The Securities and Exchange Commission Thursday announced the charges and the settlement, saying Goldman vice president Neil Morrison solicited business from the Massachusetts treasurer's office starting in July 2008.

From November 2008 to October 2010 Morrison did a substantial amount of volunteer work in his office for then-Massachusetts Treasurer Timothy Cahill, the SEC alleges. In this work Morrison supported Cahill's candidacy to become Massachusetts governor. Cahill ran unsuccessfully as an independent candidate in the November 2010 elections.

On a volunteer basis Morrison was "fundraising, drafting speeches, communicating with reporters, approving personal decisions, and interviewing at least one possible running mate," the SEC alleges. "Morrison at times referenced his campaign work while soliciting underwriting business in an apparent attempt to curry favor during the selection process," the SEC claims.

Morrison also gave a check to a friend for $400 and directed the friend to write a check to Cahill's campaign for $500, the SEC alleges. These figures are above the Municipal Securities Rulemaking Board's rules setting a $250 ceiling for contributions to candidates for whom municipal professionals could vote.

The SEC said Goldman Sachs violated section 15(c)(1) of the Exchange Act and MSRB Rule G-37(b), which prohibit firms from underwriting offerings for municipal issuers within two years after making any contribution to an official of such issuer.

The SEC found that "Goldman Sachs did not take steps to ensure that the attributed contributions or campaign work or the conflicts of interest raised by them were disclosed in the bond offering documents, in violation of MSRB Rule G-17, which requires broker-dealers to deal fairly and not engage in any deceptive, dishonest, or unfair practice. The order found that Goldman Sachs failed to effectively supervise Morrison in violation of MSRB Rule G-27."

"We detected Morrison's activities, promptly alerted regulators, terminated his employment, and fully cooperated with the investigators," wrote Goldman Sachs spokesman Michael DuVally in a statement. "We accept responsibility for the consequences of his unauthorized actions under the terms of the settlements announced today and are pleased to resolve these investigations."

Goldman fired Morrison in December 2010. The firm has taken steps to prevent similar inappropriate actions at the firm in the future, DuVally said. During the period when Goldman should have been barred from work in Massachusetts, it participated in 30 deals and earned $7.5 million in fees, the SEC said.
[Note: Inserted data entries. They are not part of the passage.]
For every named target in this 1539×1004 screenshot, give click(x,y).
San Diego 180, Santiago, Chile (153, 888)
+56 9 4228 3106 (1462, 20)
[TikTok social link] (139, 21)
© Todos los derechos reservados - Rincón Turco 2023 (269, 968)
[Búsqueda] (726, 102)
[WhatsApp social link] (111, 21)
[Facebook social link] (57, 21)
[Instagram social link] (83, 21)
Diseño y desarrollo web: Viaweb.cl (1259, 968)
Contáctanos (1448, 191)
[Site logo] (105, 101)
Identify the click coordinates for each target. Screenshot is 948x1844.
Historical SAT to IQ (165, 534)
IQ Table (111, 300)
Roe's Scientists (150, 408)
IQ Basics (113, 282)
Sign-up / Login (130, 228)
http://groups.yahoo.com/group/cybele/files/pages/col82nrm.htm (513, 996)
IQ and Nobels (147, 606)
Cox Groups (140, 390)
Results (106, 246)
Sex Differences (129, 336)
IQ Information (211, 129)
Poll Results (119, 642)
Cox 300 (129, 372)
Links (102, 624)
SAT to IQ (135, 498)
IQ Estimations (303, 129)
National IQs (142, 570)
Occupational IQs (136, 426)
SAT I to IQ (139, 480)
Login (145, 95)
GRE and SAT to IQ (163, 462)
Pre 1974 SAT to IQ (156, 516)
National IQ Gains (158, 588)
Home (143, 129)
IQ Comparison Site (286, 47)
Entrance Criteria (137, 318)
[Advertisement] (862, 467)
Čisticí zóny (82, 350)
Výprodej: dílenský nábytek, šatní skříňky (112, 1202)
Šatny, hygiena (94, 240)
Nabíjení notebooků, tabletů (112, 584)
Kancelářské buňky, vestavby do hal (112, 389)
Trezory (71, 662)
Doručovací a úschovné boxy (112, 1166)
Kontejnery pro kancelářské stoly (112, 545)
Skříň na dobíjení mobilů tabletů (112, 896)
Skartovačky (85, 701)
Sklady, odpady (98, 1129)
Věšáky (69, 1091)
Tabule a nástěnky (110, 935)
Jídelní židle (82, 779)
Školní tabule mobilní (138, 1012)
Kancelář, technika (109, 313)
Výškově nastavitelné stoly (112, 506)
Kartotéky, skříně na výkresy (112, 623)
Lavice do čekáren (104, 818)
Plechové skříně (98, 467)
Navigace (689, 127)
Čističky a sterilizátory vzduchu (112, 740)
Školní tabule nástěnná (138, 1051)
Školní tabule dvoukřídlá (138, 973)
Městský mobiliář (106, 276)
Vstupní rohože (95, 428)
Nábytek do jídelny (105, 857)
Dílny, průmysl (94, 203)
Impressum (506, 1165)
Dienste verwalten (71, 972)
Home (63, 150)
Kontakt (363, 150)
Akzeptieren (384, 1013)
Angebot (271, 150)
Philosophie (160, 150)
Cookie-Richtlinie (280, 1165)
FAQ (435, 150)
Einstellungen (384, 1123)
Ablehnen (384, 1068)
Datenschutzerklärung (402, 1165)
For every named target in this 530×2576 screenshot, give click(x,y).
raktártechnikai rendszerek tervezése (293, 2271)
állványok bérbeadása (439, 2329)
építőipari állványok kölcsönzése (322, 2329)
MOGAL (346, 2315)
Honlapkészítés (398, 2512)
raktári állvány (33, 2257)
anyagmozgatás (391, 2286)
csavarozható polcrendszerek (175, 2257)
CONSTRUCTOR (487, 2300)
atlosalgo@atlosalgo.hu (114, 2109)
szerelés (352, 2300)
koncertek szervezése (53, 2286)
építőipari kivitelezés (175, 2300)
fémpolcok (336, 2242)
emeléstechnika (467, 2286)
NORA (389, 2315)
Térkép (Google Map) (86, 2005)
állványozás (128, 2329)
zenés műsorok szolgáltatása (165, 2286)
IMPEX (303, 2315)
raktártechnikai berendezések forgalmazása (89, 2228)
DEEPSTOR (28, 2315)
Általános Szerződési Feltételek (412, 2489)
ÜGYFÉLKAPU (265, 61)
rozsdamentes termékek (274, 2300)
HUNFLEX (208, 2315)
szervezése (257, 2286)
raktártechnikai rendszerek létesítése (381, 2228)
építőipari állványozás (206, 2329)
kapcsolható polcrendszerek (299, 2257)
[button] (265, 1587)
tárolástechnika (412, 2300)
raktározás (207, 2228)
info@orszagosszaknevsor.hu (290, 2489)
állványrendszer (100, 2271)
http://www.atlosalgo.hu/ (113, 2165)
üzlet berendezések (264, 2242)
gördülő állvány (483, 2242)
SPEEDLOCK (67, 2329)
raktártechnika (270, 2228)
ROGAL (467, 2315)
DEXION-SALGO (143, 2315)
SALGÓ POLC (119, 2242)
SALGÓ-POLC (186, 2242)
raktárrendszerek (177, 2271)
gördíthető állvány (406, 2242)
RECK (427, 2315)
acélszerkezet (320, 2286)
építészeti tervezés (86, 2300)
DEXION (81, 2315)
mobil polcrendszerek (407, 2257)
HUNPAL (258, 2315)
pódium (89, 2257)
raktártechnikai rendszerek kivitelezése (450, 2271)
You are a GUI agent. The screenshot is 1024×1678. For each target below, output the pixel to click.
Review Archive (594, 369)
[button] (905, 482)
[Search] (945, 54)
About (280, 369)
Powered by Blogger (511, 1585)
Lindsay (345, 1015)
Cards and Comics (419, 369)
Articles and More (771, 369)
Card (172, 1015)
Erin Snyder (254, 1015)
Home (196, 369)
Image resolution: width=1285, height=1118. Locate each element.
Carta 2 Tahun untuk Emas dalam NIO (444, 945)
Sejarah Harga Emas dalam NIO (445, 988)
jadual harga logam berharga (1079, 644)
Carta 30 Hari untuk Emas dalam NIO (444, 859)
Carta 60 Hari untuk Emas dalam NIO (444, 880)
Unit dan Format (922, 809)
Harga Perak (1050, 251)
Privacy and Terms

Goldman has agreed to a settlement with the SEC whereby Goldman pays $7.5 million in "disgorgement," $670,000 in interest and $3.75 million in penalty fees to the SEC, minus $2.1 million in credit for a deal that Goldman reached with Massachusetts. The penalty is the largest ever by the SEC for a MSRB pay-to-play violation. The SEC will hand over half the penalty money to the MSRB. The firm also will pay $4.6 million to Massachusetts.

Responding to the charges, Massachusetts Treasurer communications director Jon Carlisle wrote in an e-mail, "These are deeply troubling events and accusations that involve a profound breach of the public trust. The current leadership at Treasury has cooperated fully with the investigation and will continue to do so."

Both Carlisle and SEC chief of municipal securities and public pensions unit Elaine Greenberg said they could not comment on whether former Massachusetts Treasurer Cahill may have been aware of Morrison's inappropriate activities.

On April 2 a grand jury indicted Cahill on charges that he used $1.65 million in Massachusetts State Lottery advertising to aid his campaign for governor in 2010.

"The pay-to-play rules are clear: municipal finance professionals that use their firm's resources to campaign on behalf of political candidates compromise themselves and the firms that employ them," said director of SEC's division of enforcement Robert Khuzami.

"We are pleased that this settlement brings back more than $4 million to the commonwealth and serves to protect the integrity of the commonwealth's bidding process," said Massachusetts Attorney General Martha Coakley.

The SEC is initiating an administrative law proceeding against Morrison, said Elaine Greenberg, the enforcement division's muni and public pensions unit.